Has anyone here ever sold a used honda auger housing? I am parting out a HS828 and someone in my town needs an auger housing for a 928. It should fit, right?

the dealer wants $1000 for a new box. boats wants $800 so what do you do all think it would be fair to sell used.?

what is generally the rule of thumb for used parts from a Honda ? 50% off dealer cost or more?

Thanks.


----------



## RIT333 (Feb 6, 2014)

Some will say - Whatever the market will bare.
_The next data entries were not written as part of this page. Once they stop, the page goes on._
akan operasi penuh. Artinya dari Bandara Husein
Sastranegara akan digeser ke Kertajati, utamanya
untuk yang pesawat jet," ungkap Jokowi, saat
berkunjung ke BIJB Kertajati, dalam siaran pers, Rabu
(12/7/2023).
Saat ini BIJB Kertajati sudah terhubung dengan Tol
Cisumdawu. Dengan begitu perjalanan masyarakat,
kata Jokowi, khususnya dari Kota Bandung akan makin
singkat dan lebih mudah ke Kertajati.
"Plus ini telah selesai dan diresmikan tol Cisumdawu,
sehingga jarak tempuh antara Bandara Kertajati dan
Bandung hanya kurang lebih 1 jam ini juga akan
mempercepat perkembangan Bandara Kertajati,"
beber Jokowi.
Depending on condition, 50% sounds OK.


----------



## 43128 (Feb 14, 2014)

300 is what i wsould ask, price it too high and he will find somebody else


----------



## drmerdp (Feb 9, 2014)

If the housing is complete and in good shape. Id assume the guy would jump on it for 300-400.


----------



## Prime (Jan 11, 2014)

In good condition I would be happy to get it @ $350.


----------



## YSHSfan (Jun 25, 2014)

Depends on the market.
Remember the other forum member that I mention that bought a new (never used) HS1132 auger housing, the seller was asking $200, he got it for $150.
2 HS828 auger housings sold on eBay recently for $175 each (one was just the housing, the other one was complete with augers, impeller and gearbox) they sold within a day.
(your case is a bit different, because you do have a buyer right now) depending on the buyer I'd say 200-400 for a good used HS828 auger housing sounds fair.
Unless the part is no longer available, or it is in pristine condition, it think if used, it should be 50% or less the price of a new one).

I was looking for an engine bed for an HS1132 (used), the seller wanted $150 + shipping or I'd have to pick it up (because he saw a list price of a aftermarket seller of $280).
I showed him that I could get an HS1332 engine bed for $150 shipped to my house, he sold that to me for $60 and I picked it up, which I though was fair for both of us.


----------



## Marlow (Dec 17, 2016)

Depends on condition. If it's in good condition, why are you parting it out?


----------



## orangputeh (Nov 24, 2016)

Thanks. we are talking 250-275 but i haven't looked at their old one yet. the impeller bearing went bad and this is hard to believe but they let it go until the impeller bore a hole all around and the housing is almost separated.

i told them that it might be able to be welded back together but i would need to look at the extent of damage.

I don't need to sell them something they may not need.


----------